Brous was concerned that at the turn of the millennium, religion was defined by extremism and insularity on the one hand and alienation and disconnection on the other. She dreamed of creating a space for a return to prophetic Judaism, infused with spirit and activism. Her formula turned out to be inspirational. “We (Brous, Balaban and an initial core group) sent our vision statement to a few friends each, saying ‘If the idea of reclaiming your Jewish life resonates, come this Friday night. Let’s see what we can build’. It went viral. It was right before Pesach, and about 135 people showed up. What was amazing is that there were multiple points of connection in that room, from law school to camp, to growing up in Philly.

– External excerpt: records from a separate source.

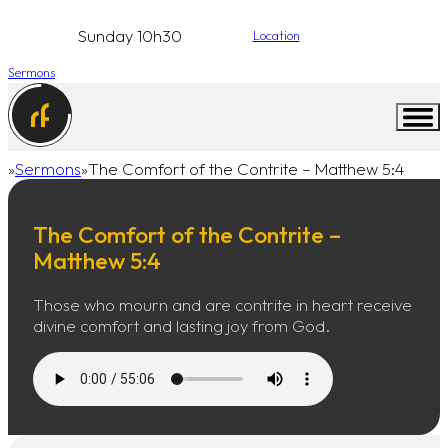
Sunday 10h30
Location
Sermons
Sermons
The Comfort of the Contrite – Matthew 5:4
Home
The Comfort of the Contrite –
Matthew 5:4
Those who mourn and are contrite in heart receive
divine comfort and lasting joy from God.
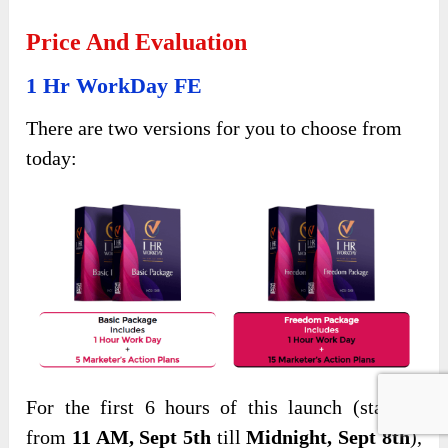
Price And Evaluation
1 Hr WorkDay FE
There are two versions for you to choose from
today:
For the first 6 hours of this launch (starting
from
11 AM, Sept 5th
till
Midnight, Sept 8th
),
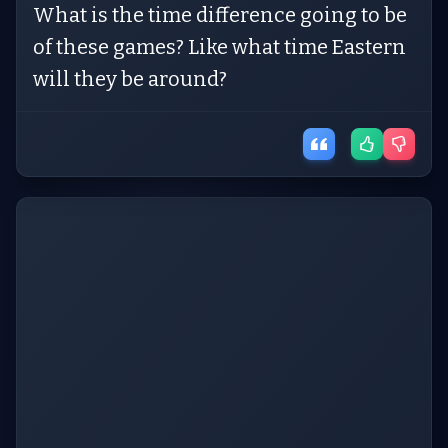
What is the time difference going to be
of these games? Like what time Eastern
will they be around?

We realized these people wanted to be around each other, and it was creative engagement with Judaism that was bringing them together.”
Brous sought to “make people comfortable enough that they could sit in that room — but uncomfortable enough that they would actually feel something.” With Ikar, she started addressing moral conundrums, including taking an open-eyed look at Israel and engaging in uncomfortable dialogue around issues like immigration and gun violence.
She has worked hard to reintroduce emotion into the prayer service, including the element of surprise. No two services are ever the same. “We’re different people every week — why should the service always stay the same?” She is not afraid to go off-script, “to express struggles, challenges and ambivalences without questioning peoples’ loyalty and their love.”